After the plan is developed, the patient will return to the CyberKnife center for treatment. The doctors may choose to deliver the treatment in one session, or stage it over several days. Typically, treatments are completed in one to five days.


For most patients, the CyberKnife treatment is a completely pain-free experience. Patients dress comfortably in their own clothes and, depending on the treatment center, they may be allowed to bring music to listen to during the treatment. Patients also may want to bring something to read while they wait, and have a friend or family member with them to provide support before and after treatment.


If lying on one’s back is painful, the doctor may instruct the patient to take pain medication prior to the CyberKnife treatment in order to minimize any discomfort.


After arriving at the CyberKnife center, the patient will be escorted into the treatment room, placed in the body cradle and/or face mask and then positioned on the treatment couch. The patient will be monitored through closed circuit television and be able to communicate with the treatment team at all times.

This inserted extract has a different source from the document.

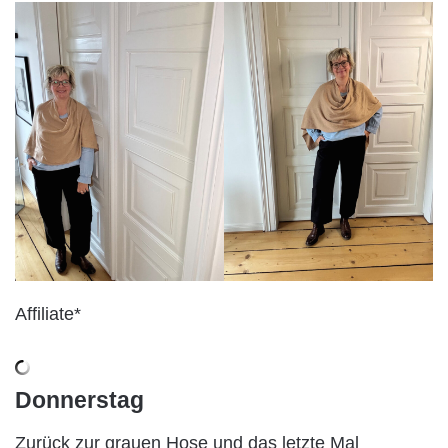
Affiliate*
Donnerstag
Zurück zur grauen Hose und das letzte Mal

When treatment begins, the CyberKnife System will use X-rays to place the patient into the proper position and pinpoint the location of the patient’s tumor. The CyberKnife System’s computer-controlled robot will move the radiation source to multiple locations around the patient as they lie still on the table. Throughout the treatment, more digital images of the spine will be captured by the image guidance system in order to verify the tumor location. If the patient moves slightly, the change is detected by the imaging system, which automatically adjusts the robotic arm before delivering the radiation. By adjusting in this manner, the radiation beam can accurately target the tumor throughout the entire treatment process and minimize damage to healthy tissue.


Nothing will be required of the patient during the treatment, except to relax and lie as still as possible. In fact, patients often sleep through the treatment.

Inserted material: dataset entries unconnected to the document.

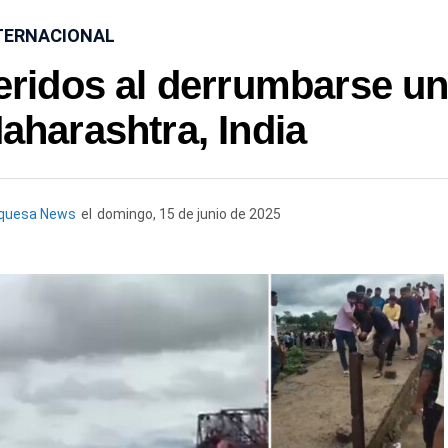
TERNACIONAL
eridos al derrumbarse u
aharashtra, India
rquesa News
el
domingo, 15 de junio de 2025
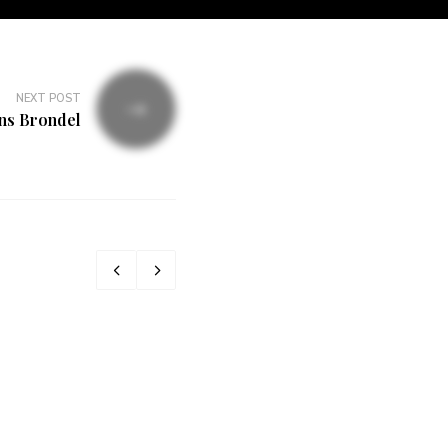
NEXT POST
ns Brondel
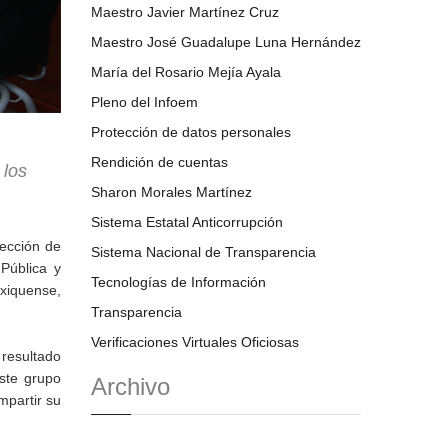
Maestro Javier Martínez Cruz
Maestro José Guadalupe Luna Hernández
María del Rosario Mejía Ayala
Pleno del Infoem
Protección de datos personales
Rendición de cuentas
 los
Sharon Morales Martínez
Sistema Estatal Anticorrupción
tección de
Sistema Nacional de Transparencia
Pública y
Tecnologías de Información
xiquense,
Transparencia
Verificaciones Virtuales Oficiosas
 resultado
este grupo
Archivo
mpartir su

There are generally only minimal side effects from CyberKnife treatments. Occasionally patients report mild, temporary nausea, particularly if the lower abdomen is undergoing treatment. Prior to treatment, the doctor will discuss with the patient all possible side effects they may experience. The doctor also may prescribe medication designed to control any side effects should they occur.

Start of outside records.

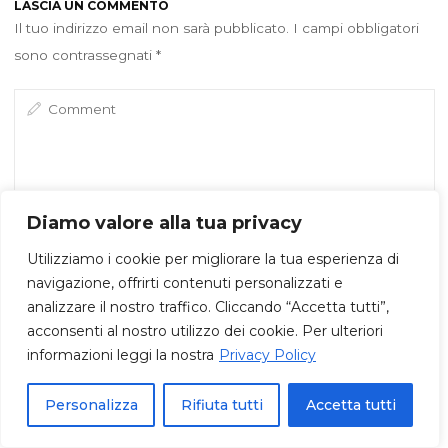
LASCIA UN COMMENTO
Il tuo indirizzo email non sarà pubblicato.
I campi obbligatori
sono contrassegnati
*
Diamo valore alla tua privacy
Utilizziamo i cookie per migliorare la tua esperienza di
navigazione, offrirti contenuti personalizzati e
analizzare il nostro traffico. Cliccando “Accetta tutti”,
acconsenti al nostro utilizzo dei cookie. Per ulteriori
informazioni leggi la nostra
Privacy Policy
Personalizza
Rifiuta tutti
Accetta tutti
Save my name, email, and site URL in my browser for next time I
post a comment.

After completing the CyberKnife treatment, patients should schedule and attend all follow-up appointments. Patients must keep in mind that the tumor will not suddenly disappear. In fact it could take several months, or longer, to determine the effectiveness of the CyberKnife treatment. Response to treatment varies from patient to patient. Clinical experience has shown that most patients respond very well to CyberKnife treatments. By routinely evaluating the symptoms and undergoing post-operative MRIs, the doctor can chart the patient’s post-treatment progress.